Cubby houses provide a fun and stimulating environment for children.
A cubby house is a small, enclosed structure typically made of wood, with a door and windows. They are popular in Australia and New Zealand and often used as children's playhouses. Cubby houses are usually designed for younger children, but more complex designs may be suitable for older children as well.
Children often like to pretend to be in a different world, and there is no end to their imagination. From pirate adventures to haunted mansions, a cubby house can provide inspiration for a myriad of different scenarios. Many cubby houses have a specific theme, for instance, there are pirate ship replicas that fly the black flag, while other cubby houses resemble little castles with their fake stone walls.
A cubby house can make the centerpiece of an entire make-believe adventure. This kind of imaginative play is often called unstructured and often doesn't have any rules. It helps kids learn lifelong skills and helps mental development and exploration. Children play games as a way to test boundaries and replicate scenarios in the real world, even if embellished by a little magic.
A cubby house is a great way for kids to learn some problem-solving skills. It's like a little house, and so children need to learn how to organise their toys, and make it their own space. Manipulating these amazing play structures also helps children make accidental discoveries, for instance, that looking through the little attachable telescopes can help them see far away objects, or that the little megaphone accessories can amplify sound.
Some cubby houses also have little pretend kitchens and workbenches which can facilitate a whole array of different games and learning. This can help them learn some basic cooking and workmanship skills, where they can pretend to be little chefs and builders.

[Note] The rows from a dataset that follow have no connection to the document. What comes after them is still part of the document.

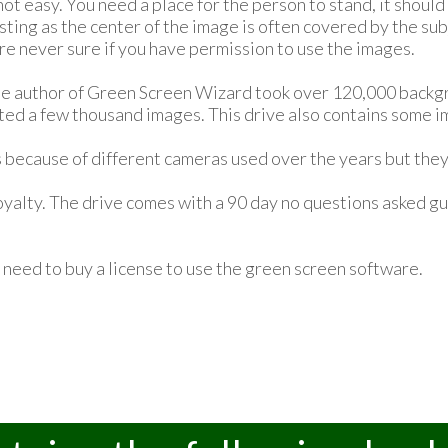
t easy. You need a place for the person to stand, it should
sting as the center of the image is often covered by the su
are never sure if you have permission to use the images.
he author of Green Screen Wizard took over 120,000 backgr
ted a few thousand images. This drive also contains some 
 because of different cameras used over the years but they 
yalty. The drive comes with a 90 day no questions asked gua
u need to buy a license to use the green screen software.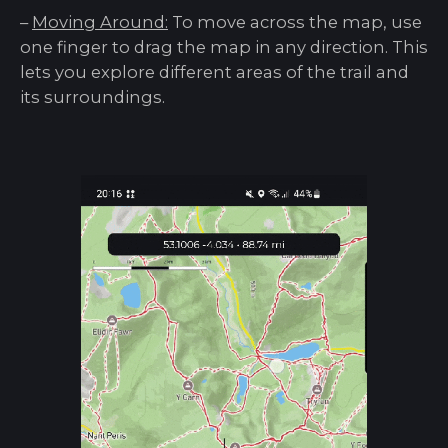
–
Moving Around:
To move across the map, use
one finger to drag the map in any direction. This
lets you explore different areas of the trail and
its surroundings.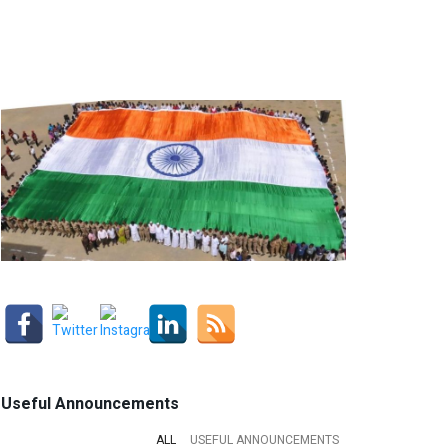
Useful Announcements
ALL
USEFUL ANNOUNCEMENTS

When kids play together in a cubby house they are able to learn social skills. Interaction between children, especially during unstructured play, results in children mirroring each other and learning about various social cocepts through play, whether that's fairness, cooperation, or communication. Play helps children read both verbal and non-verbal communication ques including facial expressions, gestures, and body language.

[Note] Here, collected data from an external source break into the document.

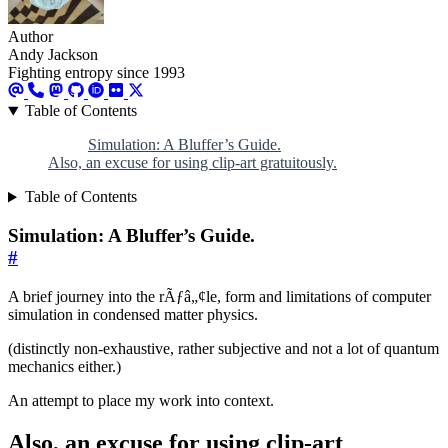
Author
Andy Jackson
Fighting entropy since 1993
Table of Contents
Simulation: A Bluffer’s Guide.
Also, an excuse for using clip-art gratuitously.
Table of Contents
Simulation: A Bluffer’s Guide.
#
A brief journey into the rÃƒâ„¢le, form and limitations of computer
simulation in condensed matter physics.
(distinctly non-exhaustive, rather subjective and not a lot of quantum
mechanics either.)
An attempt to place my work into context.
Also, an excuse for using clip-art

By learning these social skills children are better able to maintain relationships in adult life and become far better at conflict management and recognising and responding appropriately to feelings, which forms the basis for empathy.
Cubby houses often have climbing nets, monkey bars and other climbing features which can help children develop physically. Climbing is well known to help build upper body strength, phyiscal awareness and to strengthen bones. Weight bearing activities such as climbing are encouraged by pediatricians because they help develop motor skills, balance and hand/foot coordination.

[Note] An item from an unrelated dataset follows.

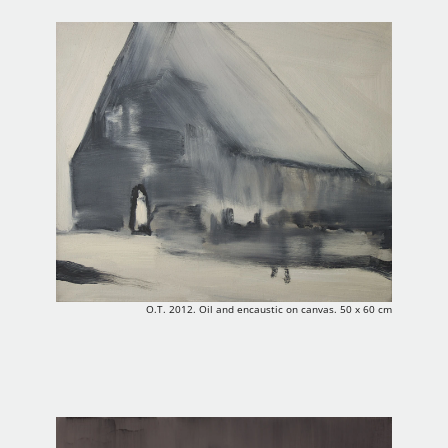
O.T. 2012. Oil and encaustic on canvas. 50 x 60 cm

This kind of physical play can help encourage children to be more active later in life, as they will have both the habit and the physical foundation to engage in more vigorous physical exercise. By keeping kids more active, cubby hosues can also help reduce child obesity and diabetes.
In families with lots of children, cubby houses can be a great way to encourage siblings to play together. Boys often prefer the climbing features of cubby houses, while girls enjoy the play kitchens and pretend tea parties. It's a great way to get the kids outside for some games and have them socialise with themselves and their friends.
There are plenty of games that will have all the kids playing together and enjoying themselves. Some examples of games that can be played in a cubby house include tag, Simon says and various other unstructured pretend adventures.